WORK REQUEST: Lines of the material that include the string "increase" should be returned.

DATA TO PROCESS:
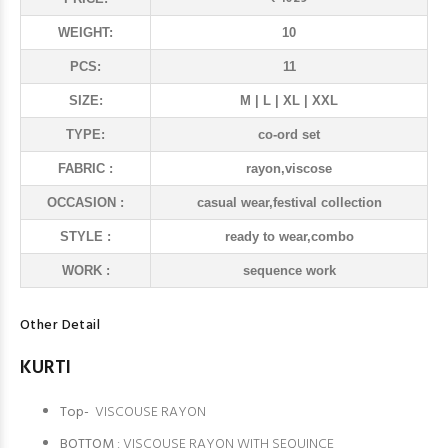
WEIGHT:
10
PCS:
11
SIZE:
M | L | XL | XXL
TYPE:
co-ord set
FABRIC :
rayon,viscose
OCCASION :
casual wear,festival collection
STYLE :
ready to wear,combo
WORK :
sequence work
Other Detail
KURTI
Top-
VISCOUSE RAYON
BOTTOM
: VISCOUSE RAYON WITH SEQUINCE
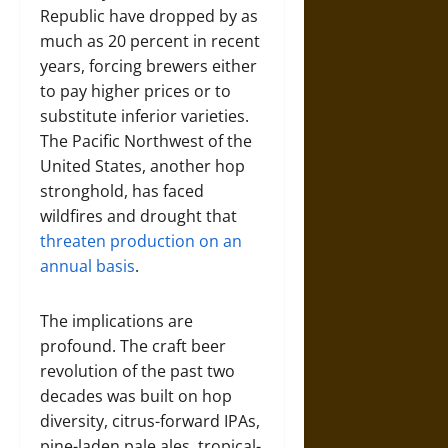
Republic have dropped by as
much as 20 percent in recent
years, forcing brewers either
to pay higher prices or to
substitute inferior varieties.
The Pacific Northwest of the
United States, another hop
stronghold, has faced
wildfires and drought that
threaten production on an
annual basis
.
The implications are
profound. The craft beer
revolution of the past two
decades was built on hop
diversity, citrus-forward IPAs,
pine-laden pale ales, tropical-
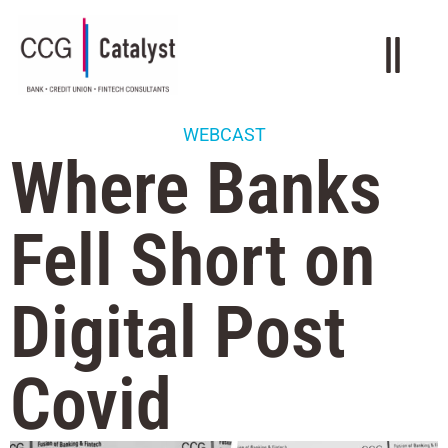
WEBCAST
Where Banks
Fell Short on
Digital Post
Covid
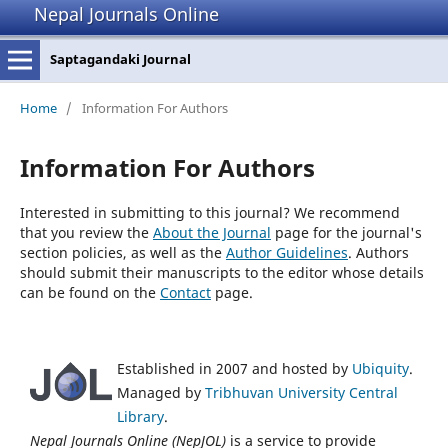
Nepal Journals Online
Saptagandaki Journal
Home
/
Information For Authors
Information For Authors
Interested in submitting to this journal? We recommend
that you review the
About the Journal
page for the journal's
section policies, as well as the
Author Guidelines
. Authors
should submit their manuscripts to the editor whose details
can be found on the
Contact
page.
Established in 2007 and hosted by
Ubiquity
.
Managed by
Tribhuvan University Central
Library
.
Nepal Journals Online (NepJOL)
is a service to provide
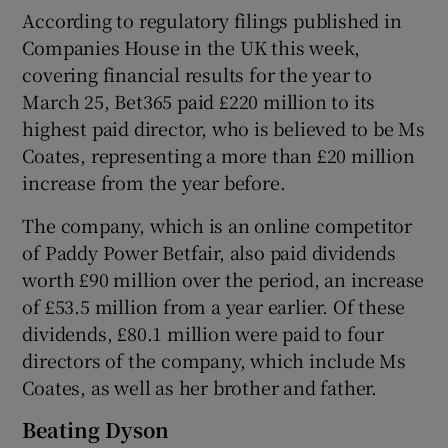
According to regulatory filings published in
Companies House in the UK this week,
covering financial results for the year to
 window
March 25, Bet365 paid £220 million to its
highest paid director, who is believed to be Ms
Show Sponsored sub sections
Coates, representing a more than £20 million
increase from the year before.
The company, which is an online competitor
of Paddy Power Betfair, also paid dividends
worth £90 million over the period, an increase
of £53.5 million from a year earlier. Of these
dividends, £80.1 million were paid to four
directors of the company, which include Ms
Coates, as well as her brother and father.
Beating Dyson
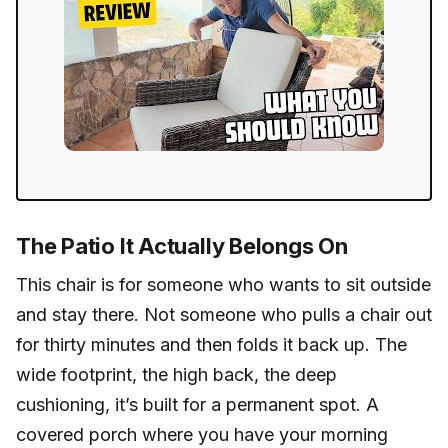
The Patio It Actually Belongs On
This chair is for someone who wants to sit outside
and stay there. Not someone who pulls a chair out
for thirty minutes and then folds it back up. The
wide footprint, the high back, the deep
cushioning, it’s built for a permanent spot. A
covered porch where you have your morning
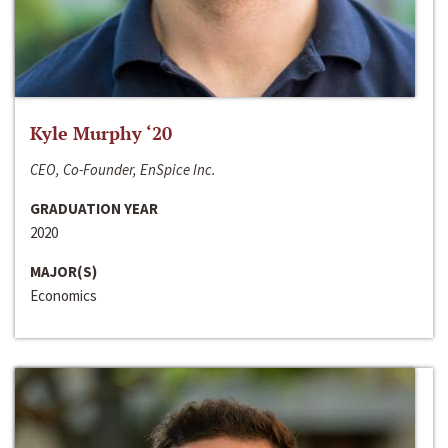
Kyle Murphy ‘20
CEO, Co-Founder, EnSpice Inc.
GRADUATION YEAR
2020
MAJOR(S)
Economics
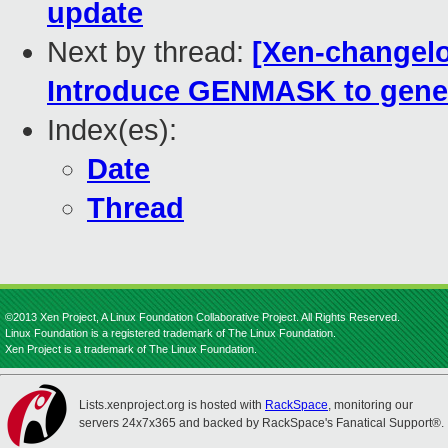
update
Next by thread:
[Xen-changelog
Introduce GENMASK to gene
Index(es):
Date
Thread
©2013 Xen Project, A Linux Foundation Collaborative Project. All Rights Reserved.
Linux Foundation is a registered trademark of The Linux Foundation.
Xen Project is a trademark of The Linux Foundation.
Lists.xenproject.org is hosted with
RackSpace
, monitoring our
servers 24x7x365 and backed by RackSpace's Fanatical Support®.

OUTPUT OF THE EXERCISE:
increase from the year before.
worth £90 million over the period, an increase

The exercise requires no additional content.